WHAT IS BEING ASKED: Each line of the material below that holds the word "import" needs to be copied.

THE DATA:
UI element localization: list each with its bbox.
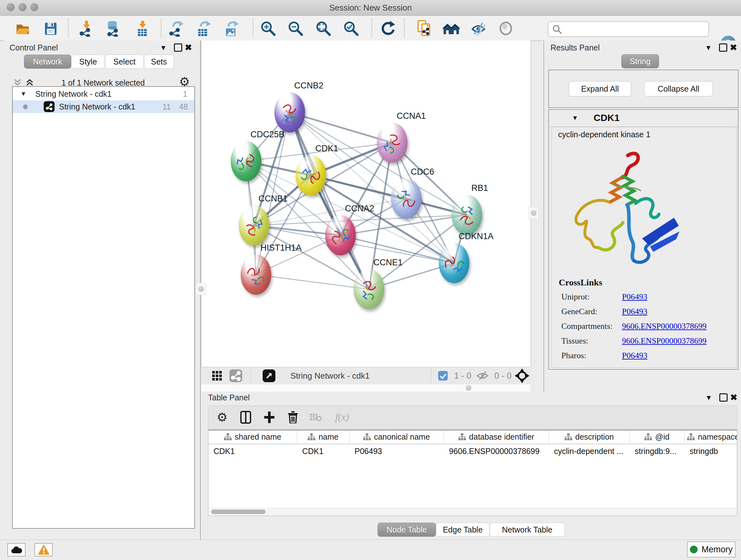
toolbar-separator [470,368,470,383]
table-horizontal-scrollbar[interactable] [209,508,737,515]
tab-network[interactable]: Network [24,55,71,69]
zoom-selected-icon[interactable] [341,19,360,38]
zoom-in-icon[interactable] [259,19,278,38]
import-network-from-file-icon[interactable] [77,19,96,38]
import-network-from-database-icon[interactable] [104,19,123,38]
network-node-CCNA2[interactable] [325,215,356,255]
grid-view-icon[interactable] [210,367,224,384]
open-session-icon[interactable] [13,19,32,38]
panel-float-icon[interactable] [174,44,182,52]
table-cell[interactable]: CDK1 [297,444,349,458]
network-canvas[interactable]: CCNB2 CCNA1 CDC25B CDK1 CDC6 [201,41,531,367]
import-table-from-file-icon[interactable] [133,19,152,38]
delete-column-icon[interactable] [285,406,301,429]
save-session-icon[interactable] [41,19,60,38]
search-input[interactable] [566,23,704,35]
network-status-dot [23,105,28,109]
memory-button[interactable]: Memory [687,542,736,557]
column-header-database-identifier[interactable]: database identifier [444,430,549,443]
warning-status-button[interactable] [35,543,53,557]
tab-edge-table[interactable]: Edge Table [436,523,489,537]
network-node-CCNA1[interactable] [377,123,408,163]
crosslink-value-link[interactable]: P06493 [622,307,647,316]
zoom-out-icon[interactable] [286,19,305,38]
cloud-status-button[interactable] [7,543,25,557]
table-cell[interactable]: stringdb:9... [630,444,684,458]
table-cell[interactable]: stringdb [684,444,737,458]
export-network-icon[interactable] [166,19,185,38]
hidden-eye-icon[interactable] [474,367,491,384]
splitter-handle[interactable] [196,283,206,295]
network-node-CDKN1A[interactable] [439,243,469,283]
export-table-icon[interactable] [194,19,213,38]
panel-close-icon[interactable]: ✖ [185,44,192,52]
panel-close-icon[interactable]: ✖ [730,393,738,402]
splitter-handle[interactable] [529,207,539,219]
panel-float-icon[interactable] [719,44,727,52]
panel-menu-icon[interactable]: ▼ [705,44,712,51]
zoom-fit-icon[interactable] [314,19,333,38]
crosslink-value-link[interactable]: P06493 [622,351,647,361]
export-image-icon[interactable] [221,19,241,38]
table-cell[interactable]: cyclin-dependent ... [549,444,630,458]
birdseye-navigator-icon[interactable] [514,367,530,384]
crosslink-value-link[interactable]: 9606.ENSP00000378699 [622,336,706,346]
network-node-CDC6[interactable] [391,179,421,219]
horizontal-splitter[interactable] [201,384,530,392]
column-header-description[interactable]: description [549,430,630,443]
column-header-namespace[interactable]: namespace [684,430,737,443]
selected-checkbox-icon[interactable] [437,367,449,384]
expand-all-button[interactable]: Expand All [569,81,631,97]
create-column-icon[interactable] [261,406,277,429]
network-node-HIST1H1A[interactable] [241,254,271,295]
tab-select[interactable]: Select [105,55,144,69]
network-row-selected[interactable]: String Network - cdk1 11 48 [13,100,194,113]
network-node-CCNE1[interactable] [354,269,384,309]
clone-network-view-icon[interactable] [415,19,434,38]
collection-label: String Network - cdk1 [36,89,112,99]
show-hidden-items-icon[interactable] [496,19,515,38]
open-view-icon[interactable] [262,367,276,384]
network-node-CDK1[interactable] [295,155,326,195]
table-row[interactable]: CDK1CDK1P064939606.ENSP00000378699cyclin… [208,444,737,458]
network-label: String Network - cdk1 [59,102,135,111]
column-header-shared-name[interactable]: shared name [208,430,297,443]
tab-string[interactable]: String [621,54,659,68]
panel-menu-icon[interactable]: ▼ [160,44,167,51]
string-view-icon[interactable] [228,367,243,384]
tab-sets[interactable]: Sets [144,55,174,69]
column-header-name[interactable]: name [297,430,349,443]
table-cell[interactable]: P06493 [349,444,444,458]
crosslink-value-link[interactable]: P06493 [622,292,647,302]
show-all-networks-icon[interactable] [442,19,461,38]
crosslinks-title: CrossLinks [559,277,602,288]
panel-close-icon[interactable]: ✖ [730,44,737,52]
network-node-CCNB1[interactable] [239,205,269,246]
scrollbar-thumb[interactable] [211,509,266,514]
hide-selected-icon[interactable] [469,19,488,38]
collapse-all-button[interactable]: Collapse All [644,81,713,97]
network-node-RB1[interactable] [452,195,482,235]
panel-float-icon[interactable] [719,393,728,401]
column-header-canonical-name[interactable]: canonical name [349,430,444,443]
crosslink-value-link[interactable]: 9606.ENSP00000378699 [622,321,706,331]
node-label: CCNA1 [397,111,426,121]
delete-table-icon-disabled[interactable] [308,406,324,429]
tab-node-table[interactable]: Node Table [378,523,436,537]
table-options-gear-icon[interactable]: ⚙ [214,406,230,429]
panel-menu-icon[interactable]: ▼ [705,394,712,401]
tree-expand-icon[interactable]: ▼ [20,90,26,98]
function-builder-icon-disabled[interactable]: f(x) [331,406,353,429]
column-header--id[interactable]: @id [630,430,684,443]
table-cell[interactable]: CDK1 [208,444,297,458]
network-node-CDC25B[interactable] [231,141,261,181]
tab-network-table[interactable]: Network Table [489,523,565,537]
splitter-dot[interactable] [466,385,471,391]
section-collapse-icon[interactable]: ▼ [572,115,578,121]
refresh-view-icon[interactable] [379,19,398,38]
network-node-CCNB2[interactable] [274,92,305,132]
table-cell[interactable]: 9606.ENSP00000378699 [444,444,549,458]
tab-style[interactable]: Style [71,55,105,69]
show-columns-icon[interactable] [238,406,254,429]
network-collection-row[interactable]: ▼ String Network - cdk1 1 [13,87,194,100]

ANSWER SPACE:
import-network-from-file-icon[interactable] [77,19,96,38]
import-network-from-database-icon[interactable] [104,19,123,38]
import-table-from-file-icon[interactable] [133,19,152,38]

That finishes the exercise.